Paul Di Filippo Review of GENERAL STRIKE on Locus
Norman Spinrad’s last novel from one of the Big Five houses was The People’s Police in 2017. I know he was a bit frustrated with its packaging and launch and subsequent support campaign, so it’s no great surprise that his newest fiction is self-published. I would hope that a writer with such an awesome career would find his fans following him loyally into this brave new world.
Spinrad’s latest is a near-future, realpolitik excursion of the kind he does so well, and which has garnered him much acclaim. It has a playful yet fierce moral and tactical urgency to it, and the scenario it presents—cultural, geopolitical, and intimate—has great verisimilitude and believability. What it does not have is a huge amount of plot.
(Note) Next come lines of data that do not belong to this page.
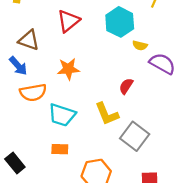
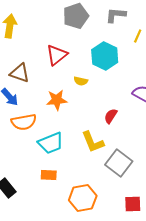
yellow semicircle: (140, 45) -> (81, 81), moved
cyan trapezoid: (62, 115) -> (51, 143), turned -40

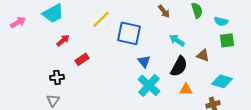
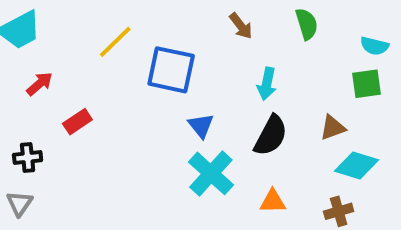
cyan semicircle: (221, 21) -> (374, 46), moved
cyan arrow: (177, 40) -> (267, 84), turned -112
brown triangle: (203, 55) -> (333, 128), moved, turned -40
orange triangle: (186, 89) -> (273, 201), moved

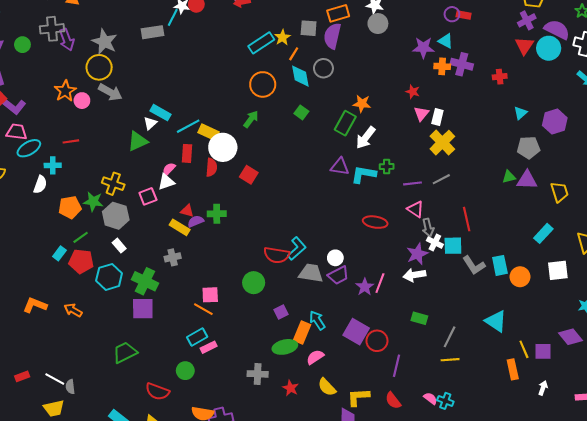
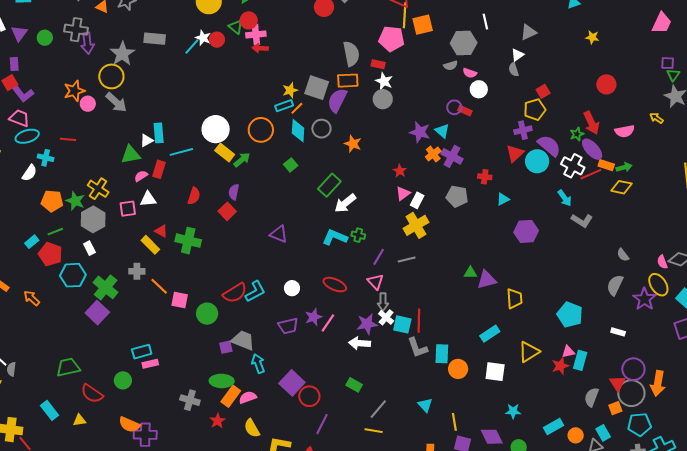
gray square: (309, 28) -> (317, 88), size x1.4
gray rectangle: (153, 32) -> (155, 39), moved
cyan rectangle: (261, 43) -> (284, 106), moved, size x0.7
orange cross: (442, 66) -> (433, 154), turned 35
orange star: (362, 104) -> (353, 144), moved
cyan rectangle: (160, 113) -> (159, 133), turned 42
cyan triangle: (520, 113) -> (503, 199), moved
yellow rectangle: (209, 132) -> (225, 152), moved
white circle: (223, 147) -> (216, 129), moved
gray pentagon: (528, 147) -> (457, 196), moved
red rectangle: (187, 153) -> (159, 169), moved
purple triangle: (340, 167) -> (279, 234), moved
pink semicircle: (169, 169) -> (141, 176), moved
purple triangle: (527, 180) -> (487, 280), turned -30
purple line: (413, 183) -> (379, 257), turned -66
green cross: (217, 214) -> (188, 241), size x1.4
red line: (467, 219) -> (419, 321), moved
purple semicircle: (196, 221) -> (234, 192), moved, turned -70
red semicircle: (277, 255) -> (235, 293), turned -55
white circle: (335, 258) -> (292, 288), moved
gray trapezoid: (311, 273) -> (243, 340), moved
pink line: (380, 283) -> (328, 323), moved
purple star: (365, 287) -> (313, 317), moved
pink square: (210, 295) -> (180, 300), moved
purple square: (143, 309) -> (97, 313), turned 30
orange line: (203, 309) -> (159, 286), moved
cyan triangle: (496, 321) -> (425, 405), size x0.7
orange rectangle: (302, 332) -> (231, 396), moved
yellow line: (524, 349) -> (454, 422), moved
green trapezoid: (125, 352) -> (68, 367), moved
For the majority of the wordage we take an illuminating tour of the world while riding the protagonist’s shoulders. Then, towards the end, he has a brainstorm, does a certain rebellious thing, and deals with the luckily positive fallout of his actions. That’s it. I have no problem with such a slice-of-life scenario, but those looking for an action-packed thriller will have to look elsewhere.
Our hero is slightly anomalous in SF, I think: a hardcore middle-aged military man, General Albert Pearson. Not a rebel, still basically a believer in the system, he’s just received a promotion for taking over a certain toxic global hotspot: the Eastern Central Asia Theater, or ECAT.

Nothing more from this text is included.